JL: If you divided the planet and wanted to play a game of capture the flag, there would be people who are about stillness and people who are about motion. You are definitely about motion—a transformer. You will immerse yourself in a role, but it seems you’re never the person of stillness in your moviemaking. Are you a still person in life?
AH: No, I need to move. But I allow myself greater stillness. Because if I don’t do that for myself now, I will go past every single reasonable limit and just go absolutely bonkers. I was at the gym earlier, and I was watching The View, and Meryl Streep and Amy Adams were on [to promote Doubt], and I was reading the subtitles, and Meryl was talking about how she felt to be part of that cast and how they got to go to the very end of feelings.

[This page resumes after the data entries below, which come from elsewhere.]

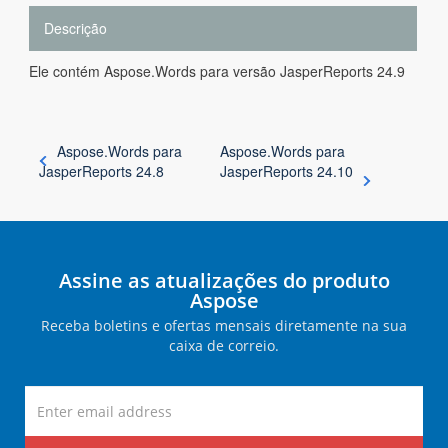
Descrição
Ele contém Aspose.Words para versão JasperReports 24.9
Aspose.Words para
Aspose.Words para
JasperReports 24.8
JasperReports 24.10
Assine as atualizações do produto
Aspose
Receba boletins e ofertas mensais diretamente na sua
caixa de correio.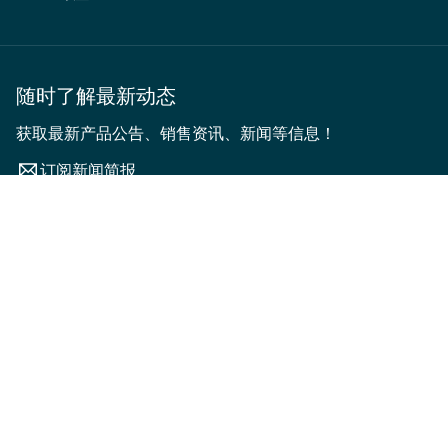
随时了解最新动态
获取最新产品公告、销售资讯、新闻等信息！
订阅新闻简报
音乐流派
排序依据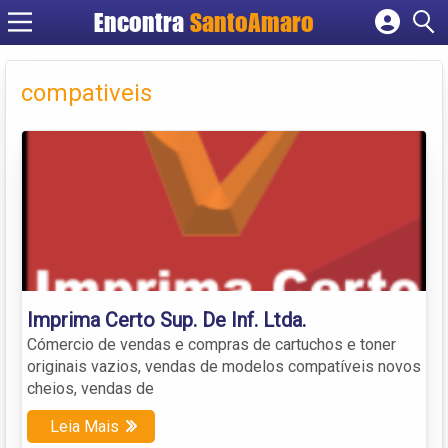
Encontra
SantoAmaro
Cadastrar empresa
Fazer login
compativeis
Criar conta
Imprima Certo Sup. De Inf. Ltda.
Cómercio de vendas e compras de cartuchos e toner
originais vazios, vendas de modelos compatíveis novos
cheios, vendas de
Leia Mais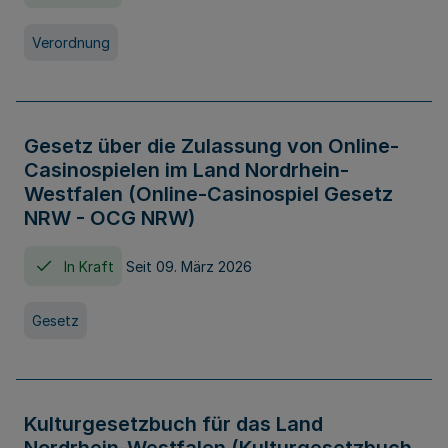
Verordnung
Gesetz über die Zulassung von Online-
Casinospielen im Land Nordrhein-
Westfalen (Online-Casinospiel Gesetz
NRW - OCG NRW)
In Kraft
Seit 09. März 2026
Gesetz
Kulturgesetzbuch für das Land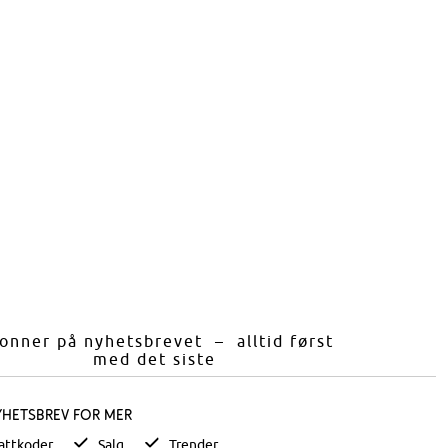
onner på nyhetsbrevet – alltid først
med det siste
yhetsbrev for mer
attkoder
Salg
Trender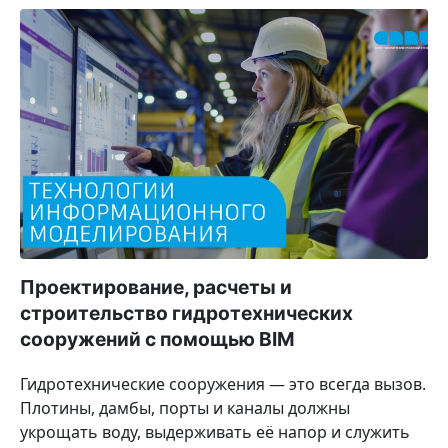
Проектирование, расчеты и
строительство гидротехнических
сооружений с помощью BIM
Гидротехнические сооружения — это всегда вызов.
Плотины, дамбы, порты и каналы должны
укрощать воду, выдерживать её напор и служить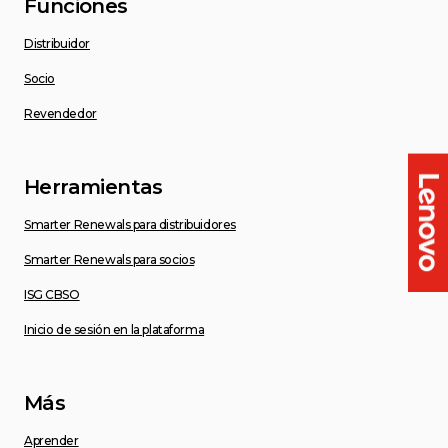
Funciones
Distribuidor
Socio
Revendedor
Herramientas
Smarter Renewals para distribuidores
Smarter Renewals para socios
ISG CBSO
Inicio de sesión en la plataforma
Más
Aprender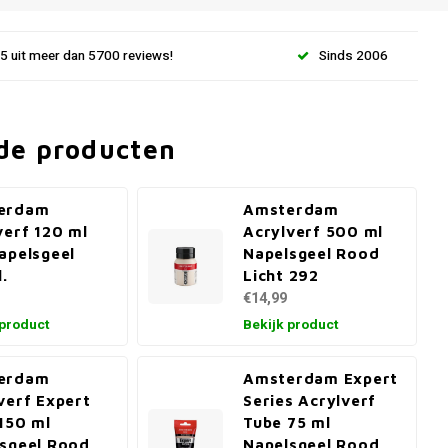
.5 uit meer dan 5700 reviews!
Sinds 2006
de producten
erdam
Amsterdam
verf 120 ml
Acrylverf 500 ml
apelsgeel
Napelsgeel Rood
l.
Licht 292
€14,99
 product
Bekijk product
erdam
Amsterdam Expert
verf Expert
Series Acrylverf
150 ml
Tube 75 ml
sgeel Rood
Napelsgeel Rood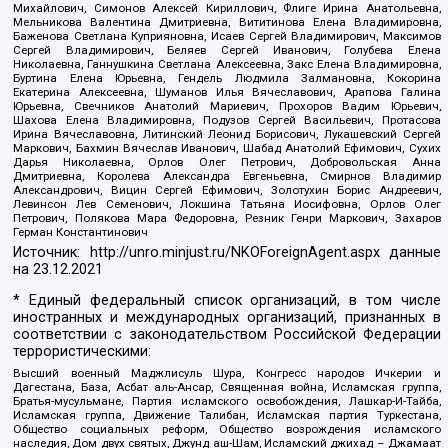
Михайлович, Симонов Алексей Кириллович, Флиге Ирина Анатольевна,
Мельникова Валентина Дмитриевна, Вититинова Елена Владимировна,
Баженова Светлана Куприяновна, Исаев Сергей Владимирович, Максимов
Сергей Владимирович, Беляев Сергей Иванович, Голубева Елена
Николаевна, Ганнушкина Светлана Алексеевна, Закс Елена Владимировна,
Буртина Елена Юрьевна, Гендель Людмила Залмановна, Кокорина
Екатерина Алексеевна, Шуманов Илья Вячеславович, Арапова Галина
Юрьевна, Свечников Анатолий Мариевич, Прохоров Вадим Юрьевич,
Шахова Елена Владимировна, Подузов Сергей Васильевич, Протасова
Ирина Вячеславовна, Литинский Леонид Борисович, Лукашевский Сергей
Маркович, Бахмин Вячеслав Иванович, Шабад Анатолий Ефимович, Сухих
Дарья Николаевна, Орлов Олег Петрович, Добровольская Анна
Дмитриевна, Королева Александра Евгеньевна, Смирнов Владимир
Александрович, Вицин Сергей Ефимович, Золотухин Борис Андреевич,
Левинсон Лев Семенович, Локшина Татьяна Иосифовна, Орлов Олег
Петрович, Полякова Мара Федоровна, Резник Генри Маркович, Захаров
Герман Константинович
Источник:
http://unro.minjust.ru/NKOForeignAgent.aspx
данные
на
23.12.2021
* Единый федеральный список организаций, в том числе
иностранных и международных организаций, признанных в
соответствии с законодательством Российской Федерации
террористическими:
Высший военный Маджлисуль Шура, Конгресс народов Ичкерии и
Дагестана, База, Асбат аль-Ансар, Священная война, Исламская группа,
Братья-мусульмане, Партия исламского освобождения, Лашкар-И-Тайба,
Исламская группа, Движение Талибан, Исламская партия Туркестана,
Общество социальных реформ, Общество возрождения исламского
наследия, Дом двух святых, Джунд аш-Шам, Исламский джихад – Джамаат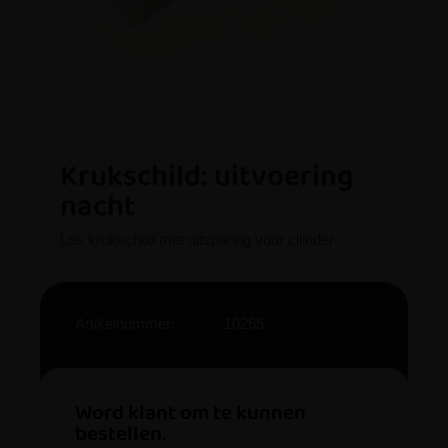
Krukschild: uitvoering
nacht
Los krukschild met uitsparing voor cilinder
Artikelnummer:
10265
Word klant om te kunnen
bestellen.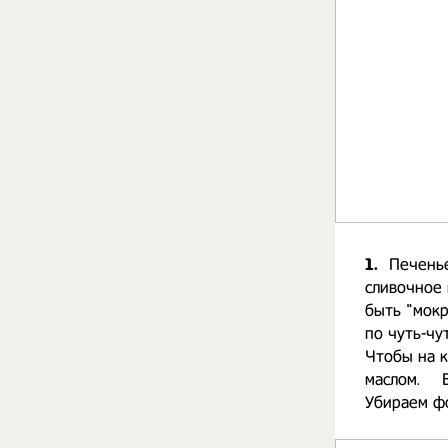
1.
Печенье
сливочное 
быть "мокр
по чуть-чу
Чтобы на 
маслом. ⠀ 
Убираем фо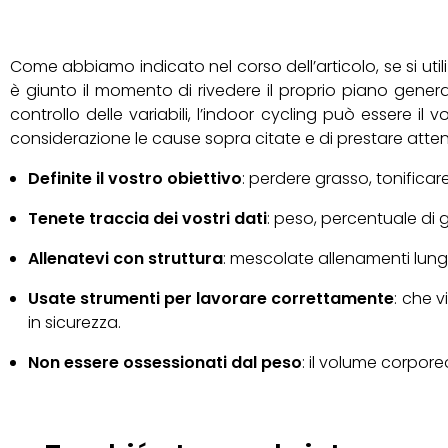
Come abbiamo indicato nel corso dell’articolo, se si util
è giunto il momento di rivedere il proprio piano gener
controllo delle variabili, l’indoor cycling può essere i
considerazione le cause sopra citate e di prestare atte
Definite il vostro obiettivo
: perdere grasso, tonifica
Tenete traccia dei vostri dati
: peso, percentuale di 
Allenatevi con struttura
: mescolate allenamenti lungh
Usate strumenti per lavorare correttamente
: che 
in sicurezza.
Non essere ossessionati dal peso
: il volume corpor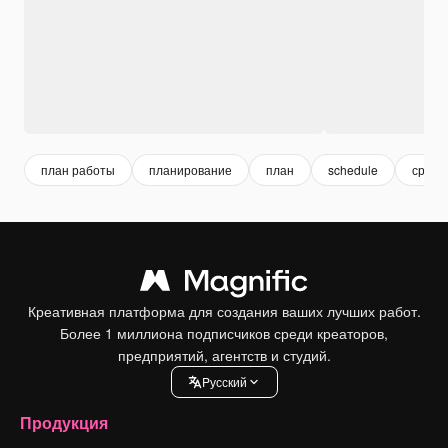
план работы
планирование
план
schedule
срок
Креативная платформа для создания ваших лучших работ.
Более 1 миллиона подписчиков среди креаторов,
предприятий, агентств и студий.
Pусский
Продукция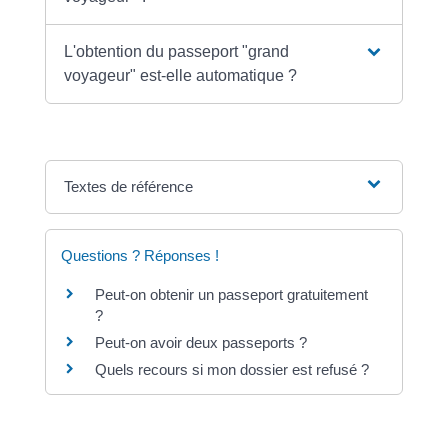
L'obtention du passeport "grand
voyageur" est-elle automatique ?
Textes de référence
Questions ? Réponses !
Peut-on obtenir un passeport gratuitement
?
Peut-on avoir deux passeports ?
Quels recours si mon dossier est refusé ?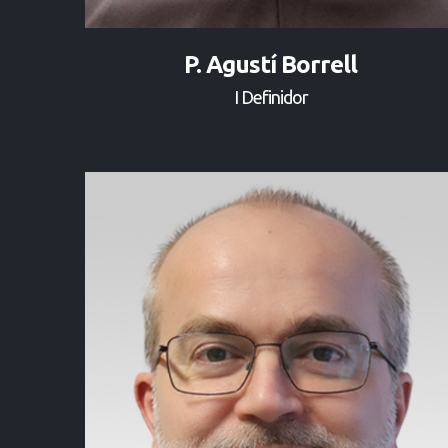
P. Agustí Borrell
I Definidor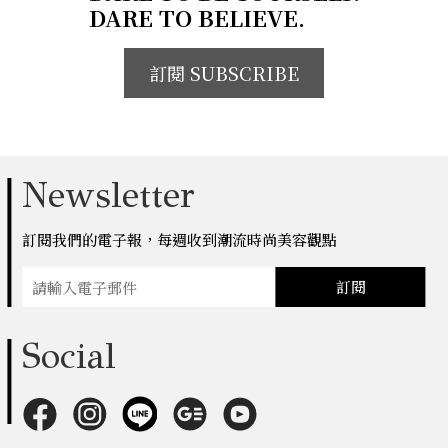
DARE TO BELIEVE.
訂閱 SUBSCRIBE
Newsletter
訂閱我們的電子報，每週收到潮流時尚美容觀點
訂閱
Social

JL: Mmmm. That’s a beautiful thing to say.
AH: Oh, Meryl’s a poet, an absolute poet. And by the way, the poetry she writes is astonishing. That phrase knocked me mentally on my ass. And I thought, that’s what playing Kym was, because I got to shoot toward the end of feelings, and right now I just feel like I’m floating. I’m floating through all of the feelings. And that means sometimes I sink down to it, but then I’ll rise up when I need to. And sometimes I’m up in the air. I’m not going toward the edge of anything. I’m just simply being led to things. I’ll have these unbelievably dopey moments, and I’m just fine with it.

JL: Of course you are.
AH: What I’m struggling with right now, more than anything, is being relaxed and comfortable for the first time in a really long time. Maybe ever. This is slower. I feel like I’m missing things. I feel like I’m not living things to the fullest. I’m so afraid it’s going to keep me from moving. Because I know how to move. That is what I know how to do.


JENNY LUMET is the award-winning screenwriter of Rachel Getting Married. She has a 13-year-old, a newborn, 38 pairs of shoes, a husband she has known since sixth grade, parents named Gail and Sidney Lumet, a grandmother named Lena Horne—and a black belt in tae kwon do!